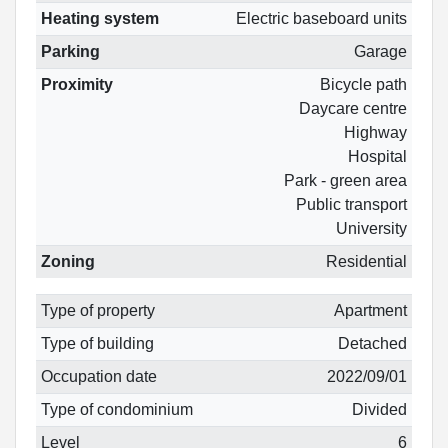
Heating system
Electric baseboard units
Parking
Garage
Proximity
Bicycle path
Daycare centre
Highway
Hospital
Park - green area
Public transport
University
Zoning
Residential
Type of property
Apartment
Type of building
Detached
Occupation date
2022/09/01
Type of condominium
Divided
Level
6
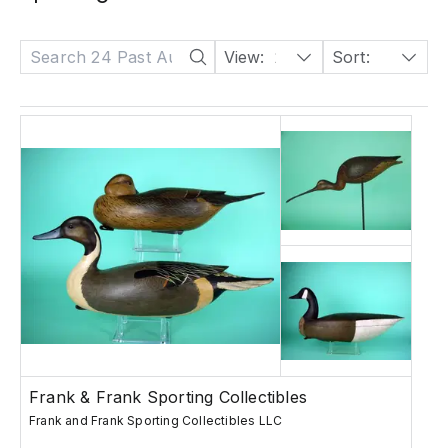
View:
24
Sort:
Date: Descending
Frank & Frank Sporting Collectibles
Frank and Frank Sporting Collectibles LLC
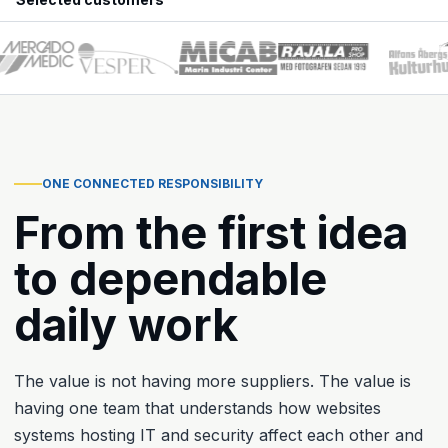
ONE CONNECTED RESPONSIBILITY
From the first idea
to dependable
daily work
The value is not having more suppliers. The value is
having one team that understands how websites
systems hosting IT and security affect each other and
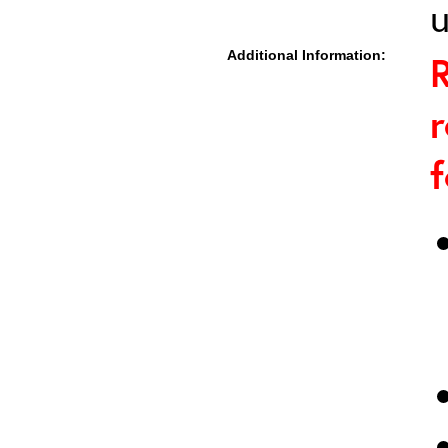
u
Additional Information:
R
r
f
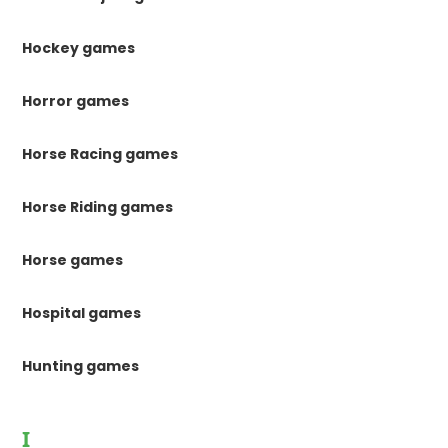
Hockey games
Horror games
Horse Racing games
Horse Riding games
Horse games
Hospital games
Hunting games
I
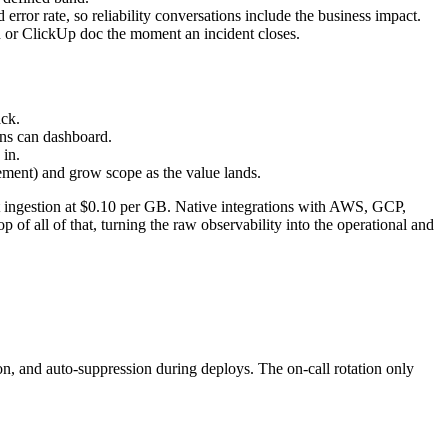
rror rate, so reliability conversations include the business impact.
on or ClickUp doc the moment an incident closes.
ack.
ans can dashboard.
in.
ement) and grow scope as the value lands.
t ingestion at $0.10 per GB. Native integrations with AWS, GCP,
 of all of that, turning the raw observability into the operational and
n, and auto-suppression during deploys. The on-call rotation only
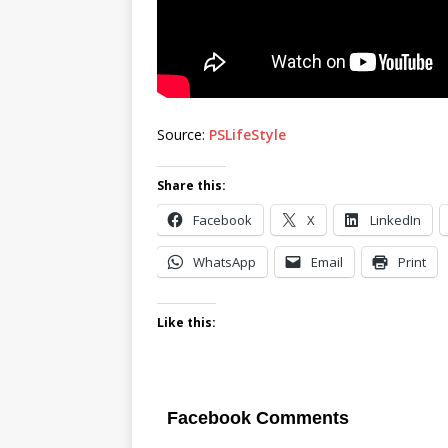
Source:
PSLifeStyle
Share this:
Facebook
X
LinkedIn
WhatsApp
Email
Print
Like this:
Facebook Comments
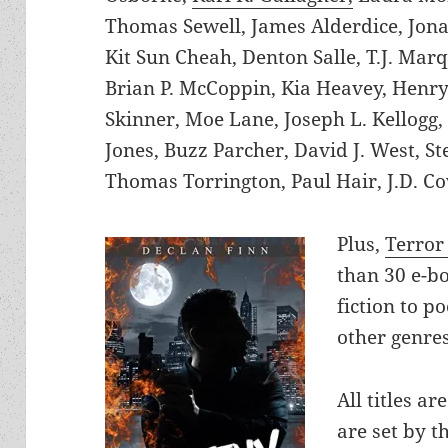
Thomas Sewell, James Alderdice, Jon
Kit Sun Cheah, Denton Salle, T.J. Marq
Brian P. McCoppin, Kia Heavey, Henry
Skinner, Moe Lane, Joseph L. Kellogg,
Jones, Buzz Parcher, David J. West, S
Thomas Torrington, Paul Hair, J.D. C
Plus,
Terror
than 30 e-b
fiction to p
other genres
All titles ar
are set by t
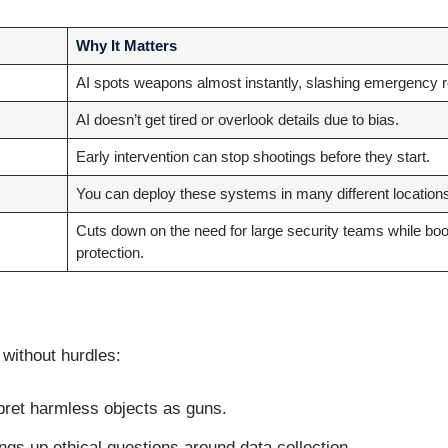
Why It Matters
AI spots weapons almost instantly, slashing emergency 
AI doesn’t get tired or overlook details due to bias.
Early intervention can stop shootings before they start.
You can deploy these systems in many different locations
Cuts down on the need for large security teams while boo
protection.
 without hurdles:
pret harmless objects as guns.
ngs up ethical questions around data collection.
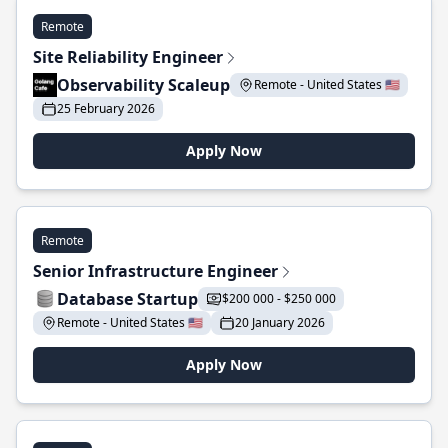
Remote
Site Reliability Engineer
Observability Scaleup
Remote - United States 🇺🇸
25 February 2026
Apply Now
Remote
Senior Infrastructure Engineer
Database Startup
$200 000 - $250 000
Remote - United States 🇺🇸
20 January 2026
Apply Now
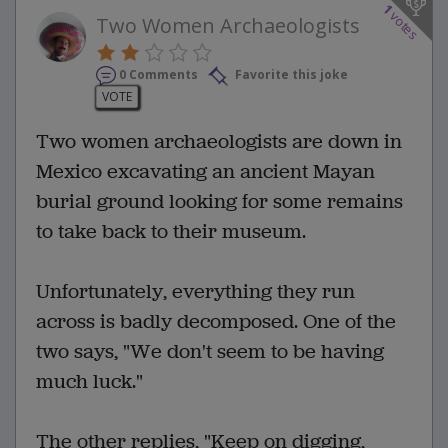
1
votes
Two Women Archaeologists
0 Comments
Favorite this joke
VOTE
Two women archaeologists are down in
Mexico excavating an ancient Mayan
burial ground looking for some remains
to take back to their museum.
Unfortunately, everything they run
across is badly decomposed. One of the
two says, "We don't seem to be having
much luck."
The other replies, "Keep on digging,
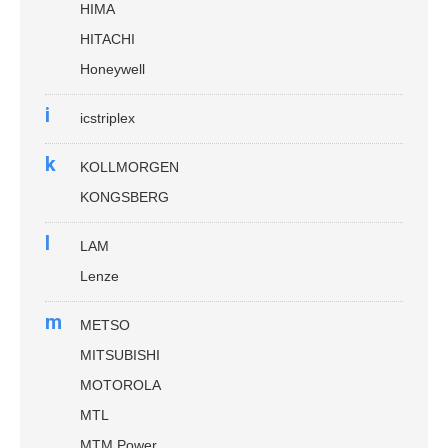
HIMA
HITACHI
Honeywell
i
icstriplex
k
KOLLMORGEN
KONGSBERG
l
LAM
Lenze
m
METSO
MITSUBISHI
MOTOROLA
MTL
MTM Power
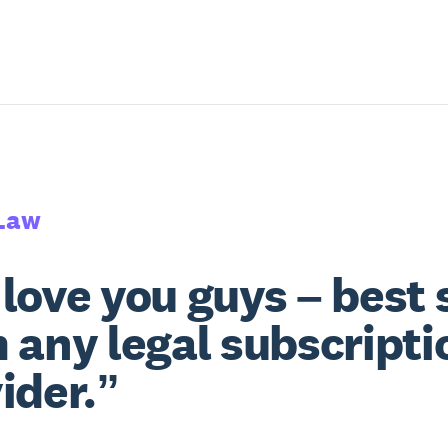
Law
love you guys – best 
 any legal subscripti
ider.”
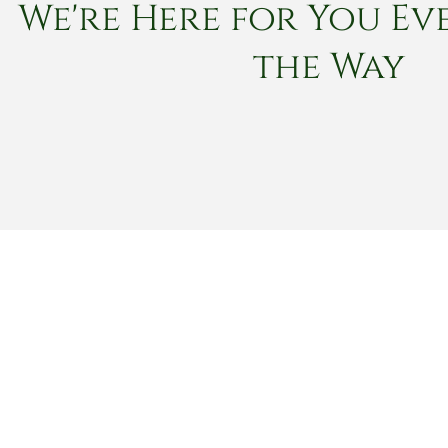
We're Here for You Eve
the Way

**Task directions:**
Would you write out exactly the lines above, starting at the line containing "Thomas Sewell, James Alderdice, Jon" and stopping after the line containing "across is badly decomposed. One of the"? Omit the pictures.

**Written solution:**
Thomas Sewell, James Alderdice, Jon
Kit Sun Cheah, Denton Salle, T.J. Marq
Brian P. McCoppin, Kia Heavey, Henry
Skinner, Moe Lane, Joseph L. Kellogg,
Jones, Buzz Parcher, David J. West, S
Thomas Torrington, Paul Hair, J.D. C
Plus,
Terror
than 30 e-b
fiction to p
other genres
All titles ar
are set by t
Why It Matters
AI spots weapons almost instantly, slashing emergency 
AI doesn’t get tired or overlook details due to bias.
Early intervention can stop shootings before they start.
You can deploy these systems in many different locations
Cuts down on the need for large security teams while boo
protection.
 without hurdles:
pret harmless objects as guns.
ngs up ethical questions around data collection.
Remote
Site Reliability Engineer
Observability Scaleup
Remote - United States 🇺🇸
25 February 2026
Apply Now
Remote
Senior Infrastructure Engineer
Database Startup
$200 000 - $250 000
Remote - United States 🇺🇸
20 January 2026
Apply Now
1
votes
Two Women Archaeologists
0 Comments
Favorite this joke
VOTE
Two women archaeologists are down in
Mexico excavating an ancient Mayan
burial ground looking for some remains
to take back to their museum.
Unfortunately, everything they run
across is badly decomposed. One of the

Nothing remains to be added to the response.